My parents moved to the southwestern coast of Florida about two years ago. They were living in New York City, where my brother, Rob, and I grew up, and then one day my mother announced that she was “over Manhattan.”

“Don’t be silly. They have that famous chef. He was nominated for that award everyone always talks about.”

“James Beard?”

“Yes, that’s it! Roger, we don’t leave our socks on the floor,” she loud-whispered to my father in the background. “So, you know it?”

“Sure.” No.

“I had the shrimp. They were those really big ones. I got my money’s worth, that’s for sure, even though I couldn’t finish it. You know I don’t have much of an appetite.”

“Of course.” My mother views willpower as a sign of strength and shames people who clean their plates.

“Your father, on the other hand, stuffed his face like a little piggy.”

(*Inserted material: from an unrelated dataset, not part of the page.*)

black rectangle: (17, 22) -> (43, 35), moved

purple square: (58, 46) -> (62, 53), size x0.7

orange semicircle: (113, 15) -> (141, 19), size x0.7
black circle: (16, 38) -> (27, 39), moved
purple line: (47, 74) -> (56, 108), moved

“Mom.” My poor dad, who grew up on meat and potatoes and whose own mother taught him to finish his food if he wanted to live to see another meal, can no longer indulge without being verbally castrated.

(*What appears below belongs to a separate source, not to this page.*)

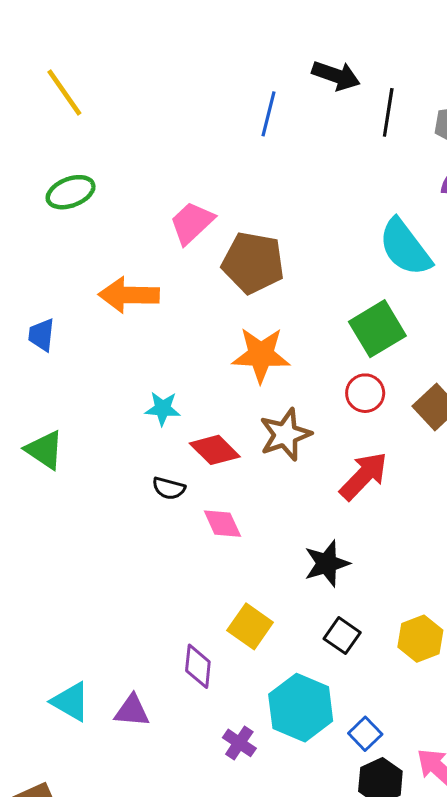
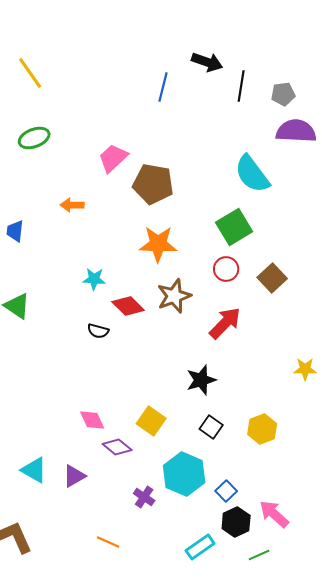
orange arrow: (129, 295) -> (72, 205), size x0.6
pink diamond: (222, 524) -> (92, 420), moved
purple diamond: (198, 666) -> (117, 447), turned -56
purple triangle: (132, 711) -> (74, 476), turned -35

“What? I can’t help the fact that he’s thirty pounds overweight and shovels it in like it’s his last supper.” He’s ten pounds overweight and eats like a normal human being. “He had the brisket. Can you imagine? It’s not a Jewish holiday.”

“Sounds good to me. And by the way, you can eat brisket any day of the year.”

“If you want to be fat, sure.” She rejected my opinion. “He also had dessert. Some chocolate thing that was so rich I couldn’t take more than a bite.”

“Not dessert!”

“Very amusing.”

“Is Daddy there?”

“He’s already in bed. He says he needs nine hours of sleep every night in order to function the next day.” Amen to that. “I might as well bury him now.”

“Don’t say that.”

“You know what I mean. All he does is eat, sleep, and play golf. We’re not seventy.” He’s sixty-eight and she’s sixty-five, though somehow her driver’s license says she’s fifty-eight.

“He spent forty years doing brain surgery, cut the guy some slack.”

“Oh, believe me, I cut him slack every day,” she scoffed. “I’m worried about his heart, Bree.”

“What’s wrong with his heart?”

“Nothing that I know of.”

“Then why are you worried about it?” Giuliana Rancic appeared on the TV screen. I tried to read her lips, but it’s a lot harder than you’d think.

“Because there’s nothing wrong until something’s wrong. And then it’s too late,” she stated, as if it were an ordained conclusion. “You remember what happened to Marty Horowitz.”

“Yeah. Drop—”

“Dropped dead. Just like that. Did he have a heart condition? No. Did he watch his diet and exercise? Yes. Did his wife, Sheila? No. But that’s another story altogether. My point is, there was no warning. Here one minute, gone the next.”

“So what you’re saying is that it doesn’t matter whether you eat healthfully or work out.”

“Bree.” She sighed exasperatedly. “Am I wrong to care for your father? I don’t want to be a young widow.”

“You’re not going to be a young widow.”

“Look at you.”

“Mom, Jeremy isn’t dead. We’re just divorced.”